Description of the task:
For this exercise, copy exactly the lines below from the one with "Invincible WiFi™ keeps you connected th" through the one with "name, why not use one of the mos" and leave out the pictures.

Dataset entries

--

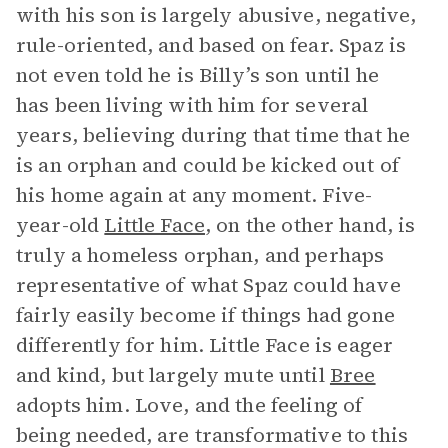
with his son is largely abusive, negative,
rule-oriented, and based on fear. Spaz is
not even told he is Billy’s son until he
has been living with him for several
years, believing during that time that he
is an orphan and could be kicked out of
his home again at any moment. Five-
year-old
Little Face
, on the other hand, is
truly a homeless orphan, and perhaps
representative of what Spaz could have
fairly easily become if things had gone
differently for him. Little Face is eager
and kind, but largely mute until
Bree
adopts him. Love, and the feeling of
being needed, are transformative to this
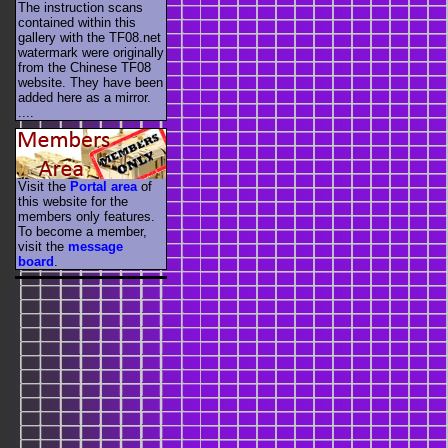
The instruction scans
contained within this
gallery with the TF08.net
watermark were originally
from the Chinese TF08
website. They have been
added here as a mirror.
....
Visit the
Portal area
of
this website for the
members only features.
To become a member,
visit the
message
board
.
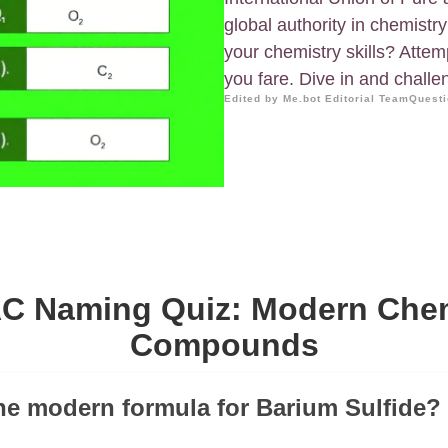
global authority in chemistr
your chemistry skills? Attem
you fare. Dive in and challen
Edited by Me.bot Editorial Team
Questi
C Naming Quiz: Modern Che
Compounds
the modern formula for Barium Sulfide?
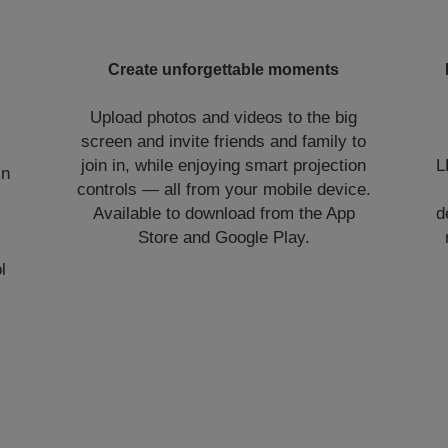
Create unforgettable moments
Upload photos and videos to the big
screen and invite friends and family to
join in, while enjoying smart projection
L
in
controls — all from your mobile device.
Available to download from the App
d
Store and Google Play.
l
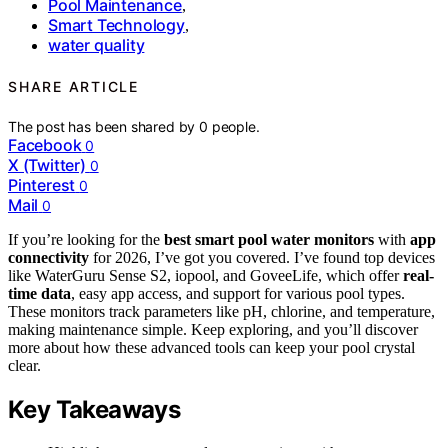
Pool Maintenance
,
Smart Technology
,
water quality
SHARE ARTICLE
The post has been shared by
0
people.
Facebook
0
X (Twitter)
0
Pinterest
0
Mail
0
If you’re looking for the
best smart pool water monitors
with
app
connectivity
for 2026, I’ve got you covered. I’ve found top devices
like WaterGuru Sense S2, iopool, and GoveeLife, which offer
real-
time data
, easy app access, and support for various pool types.
These monitors track parameters like pH, chlorine, and temperature,
making maintenance simple. Keep exploring, and you’ll discover
more about how these advanced tools can keep your pool crystal
clear.
Key Takeaways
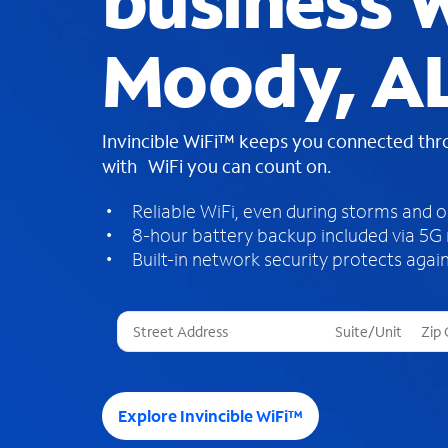
business W
Moody, A
Invincible WiFi™ keeps you connected th
with WiFi you can count on.
Reliable WiFi, even during storms and 
8-hour battery backup included via 5G
Built-in network security protects again
T
h
r
e
e
Explore Invincible WiFi™
s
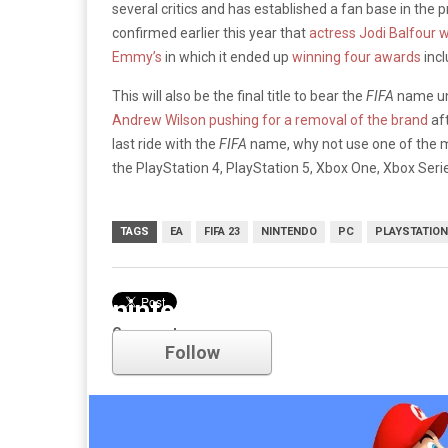
several critics and has established a fan base in the
confirmed earlier this year that
actress Jodi Balfour wi
Emmy’s
in which it ended up
winning four awards
incl
This will also be the final title to bear the
FIFA
name un
Andrew Wilson pushing for a removal of the brand
aft
last ride with the
FIFA
name, why not use one of the mos
the PlayStation 4, PlayStation 5, Xbox One, Xbox Seri
TAGS
EA
FIFA 23
NINTENDO
PC
PLAYSTATION
nintendo
Comments
Follow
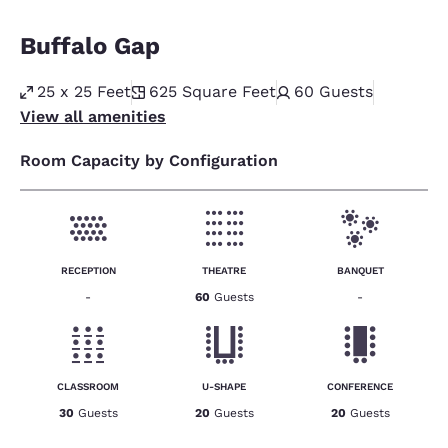
Buffalo Gap
25 x 25 Feet
625
Square Feet
60
Guests
View all amenities
Room Capacity by Configuration
RECEPTION
THEATRE
BANQUET
-
60
Guests
-
CLASSROOM
U-SHAPE
CONFERENCE
30
Guests
20
Guests
20
Guests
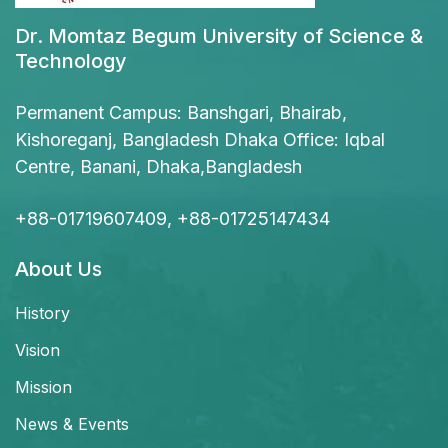
Dr. Momtaz Begum University of Science &
Technology
Permanent Campus: Banshgari, Bhairab,
Kishoreganj, Bangladesh Dhaka Office: Iqbal
Centre, Banani, Dhaka,Bangladesh
+88-01719607409, +88-01725147434
About Us
History
Vision
Mission
News & Events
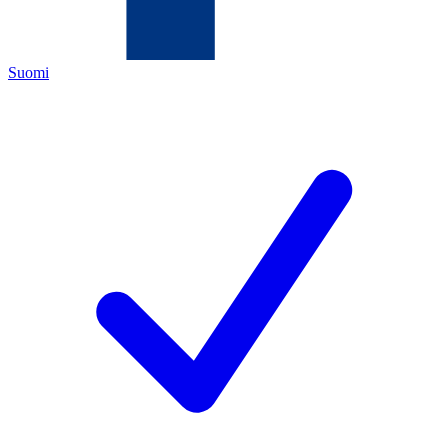
Suomi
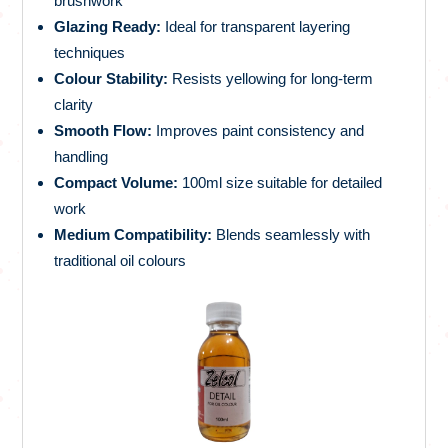
brushwork
Glazing Ready:
Ideal for transparent layering
techniques
Colour Stability:
Resists yellowing for long-term
clarity
Smooth Flow:
Improves paint consistency and
handling
Compact Volume:
100ml size suitable for detailed
work
Medium Compatibility:
Blends seamlessly with
traditional oil colours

--

Task answer:
Invincible WiFi™ keeps you connected th
with WiFi you can count on.
Reliable WiFi, even during storms and 
8-hour battery backup included via 5G
Built-in network security protects again
T
h
r
e
e
Explore Invincible WiFi™
s
several critics and has established a fan base in the
confirmed earlier this year that
actress Jodi Balfour wi
Emmy’s
in which it ended up
winning four awards
incl
This will also be the final title to bear the
FIFA
name un
Andrew Wilson pushing for a removal of the brand
aft
last ride with the
FIFA
name, why not use one of the mos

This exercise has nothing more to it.